Two hours later, it was time to head back. The return journey took nine hours, four train changes, and we made it back to Erlangen by 2 am! The temperature registered five degrees then, but at least it wasn't raining anymore. ('Pleasant weather...')

More shots, taken from the railway stations on the way, and in trains. One of the snaps has the well designed dustbin I mentioned earlier.

Train station on the way back. Pronounce that:




Self Portrait: Took this to see how my arm narrows down with distance. This was supposed to help me draw with perspective. Jacket ruined the entire business.


Notice the über dustbin in the center.
At Nuremberg railway station, 1 am.

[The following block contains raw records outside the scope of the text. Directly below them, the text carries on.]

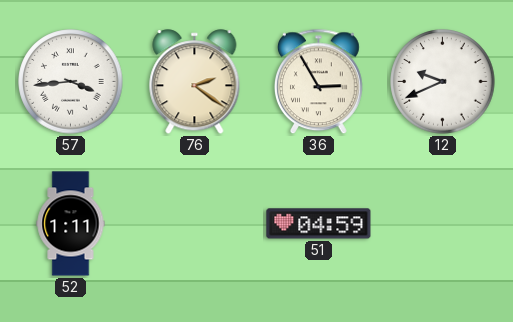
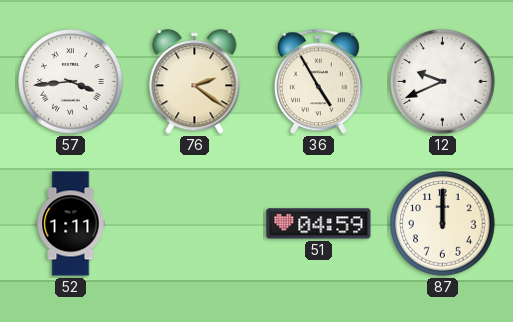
36: 2:55 -> 4:55
87: none -> 12:00
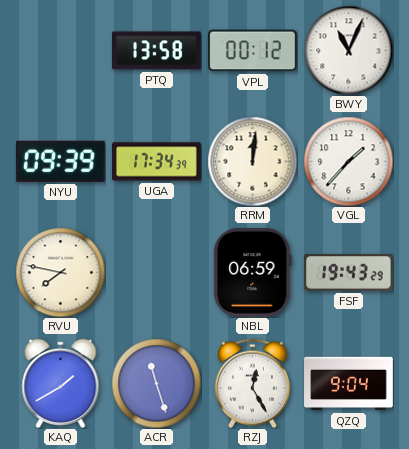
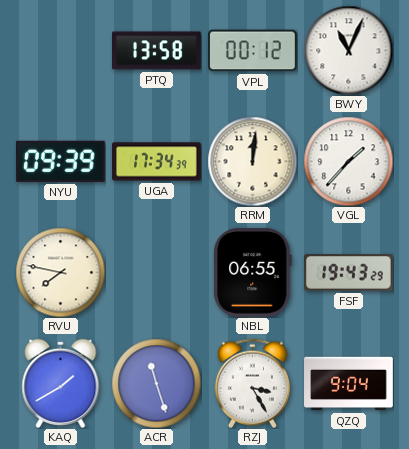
NBL: 06:59 -> 06:55
RZJ: 12:25 -> 3:25
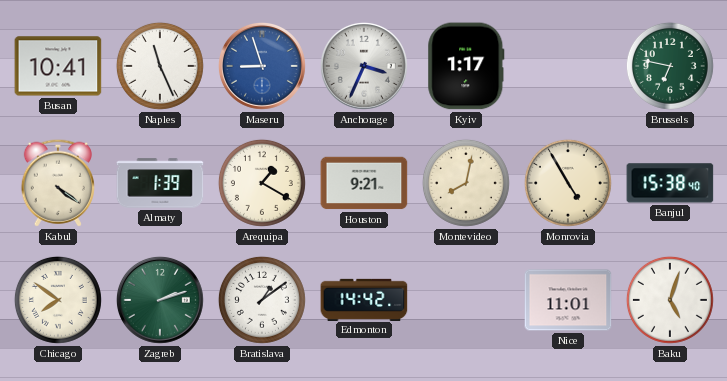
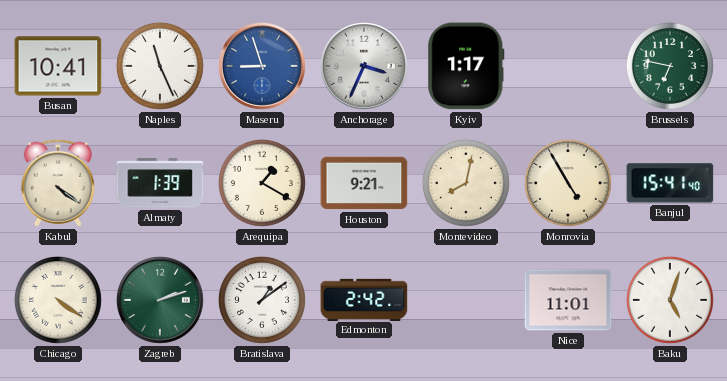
Banjul: 15:38 -> 15:41
Chicago: 7:51 -> 4:21
Edmonton: 14:42 -> 2:42
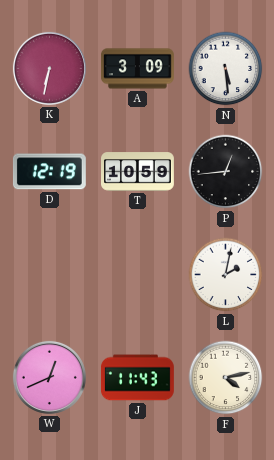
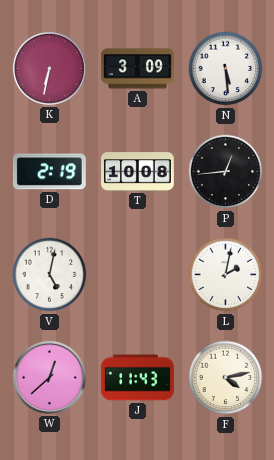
D: 12:19 -> 2:19
T: 10:59 -> 10:08
V: none -> 5:02
W: 12:41 -> 12:38
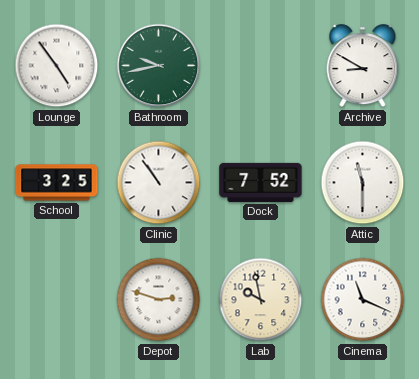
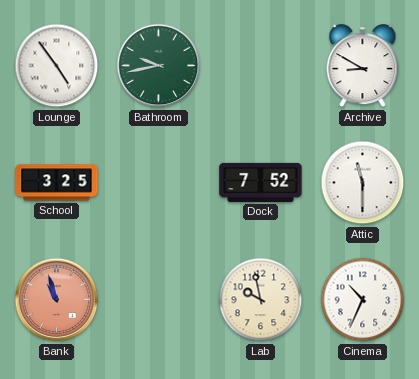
Clinic: 10:54 -> none
Bank: none -> 10:57
Depot: 2:48 -> none
Cinema: 11:19 -> 10:34
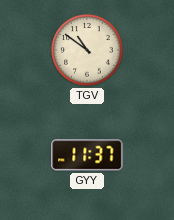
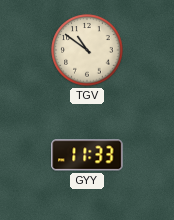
GYY: 11:37 -> 11:33
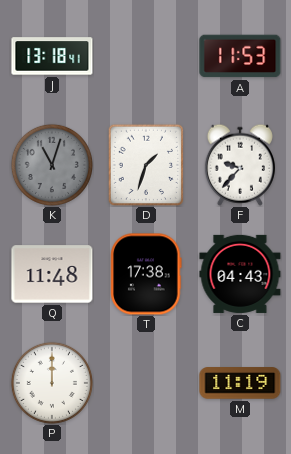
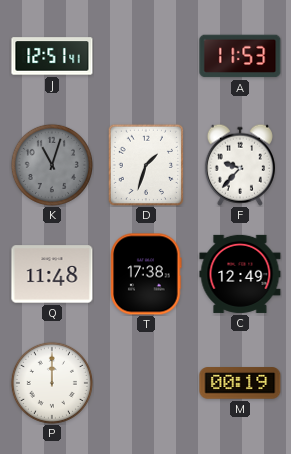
J: 13:18 -> 12:51
C: 04:43 -> 12:49
M: 11:19 -> 00:19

This is what happens to people who have traveled for sixteen hours in eight trains in one day, especially when they need to wait thirty minutes for the last one:



I sign off with a few random pics:

Railway station cafe: (very inviting!)


Make your own coffee:


Typical German Railway station (I've seen about twelve now):



This is Second Class!

A couple of pictures of me (I am very vain, eh?)
Were taken early in the morning, hence the un-tired expressions on my face.



Concluding note: It seems ironic that some one like me, who does not enjoy sight-seeing one bit, finds himself at one of the most picturesque places on the planet. (Perhaps it is wiser to say that I enjoy several things more than I enjoy touring.) The journey was a bore, the lake was cold and wet, as were my shoes at the end of the day (eww....). The ingenious dustbin and the ticketing machine more than made up for it, though.